The next things to figure out after that are:

• Do we want to make "private" the default for all new farmOS installations? I say "yes", but I know that setting up the private files directory is an extra step, so we will need to:
  a. Add instructions somewhere for how to do that.
  b. Test how uploads behave BEFORE that directory is set up. I think Drupal is smart enough to show a message if it detects that it's not possible to upload to the private directory. But this should be confirmed.
• Do we want to automate the move of old files to the private system on existing installations? Or leave it to the site admin to do that?

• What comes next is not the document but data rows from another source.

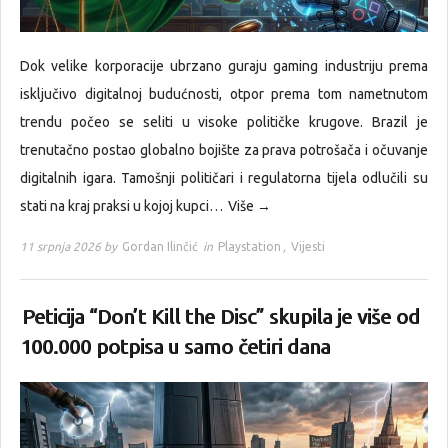
Dok velike korporacije ubrzano guraju gaming industriju prema
isključivo digitalnoj budućnosti, otpor prema tom nametnutom
trendu počeo se seliti u visoke političke krugove. Brazil je
trenutačno postao globalno bojište za prava potrošača i očuvanje
digitalnih igara. Tamošnji političari i regulatorna tijela odlučili su
stati na kraj praksi u kojoj kupci…
Više →
11 srpnja 2026 by
Gordan Ilinčić
in
Playstation
,
Vijesti
Peticija “Don’t Kill the Disc” skupila je više od
100.000 potpisa u samo četiri dana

It could be a risky thing to automate - we absolutely don't want to be the cause of file/data loss. So maybe we adopt a policy of "files uploaded after this update will be private. previously uploaded files will not, unless you follow these steps..."

[mstenta]

Here is an update hook sketch that can be used to migrate all files from public to private:

/**
 * Move to private file system for file and image field uploads.
 */
function hook_update_N(&$sandbox) {

  // Define the old (public) and new (private) file paths.
  global $conf;
  $public_path = $conf['file_public_path'] . '/farm';
  $private_path = $conf['file_private_path'] . '/farm';

  // If the public farm files directory does not exist, bail.
  if (!is_dir($public_path)) {
    return;
  }

  // Check that the private farm files directory does not already exist.
  if (is_dir($private_path)) {
    throw new DrupalUpdateException('Private farmOS files already exist. Files were not moved from public.');
  }

  // Move files.
  if (!rename($public_path, $private_path)) {
    throw new DrupalUpdateException('Failed moving farmOS files from private to public.');
  }

  // Flush image styles.
  $styles = image_styles();
  foreach ($styles as $style) {
    image_style_flush($style);
  }

  // Update {file_managed} table.
  db_query("UPDATE {file_managed} SET uri = REPLACE(uri, 'public://', 'private://') WHERE uri LIKE 'public://farm%'");
}

Note that this will only work if no private files have been uploaded already (it checks that private://farm does not exist first). Also note that it only moves files that are in the public://farm directory. So if there are any files uploaded that ended up outside of that directory, they will not be included in this migration.

[mstenta]

I'm going to close this. We've made "private" the default in farmOS 2.x, and instructions/considerations for using private filesystem in 1.x are described above.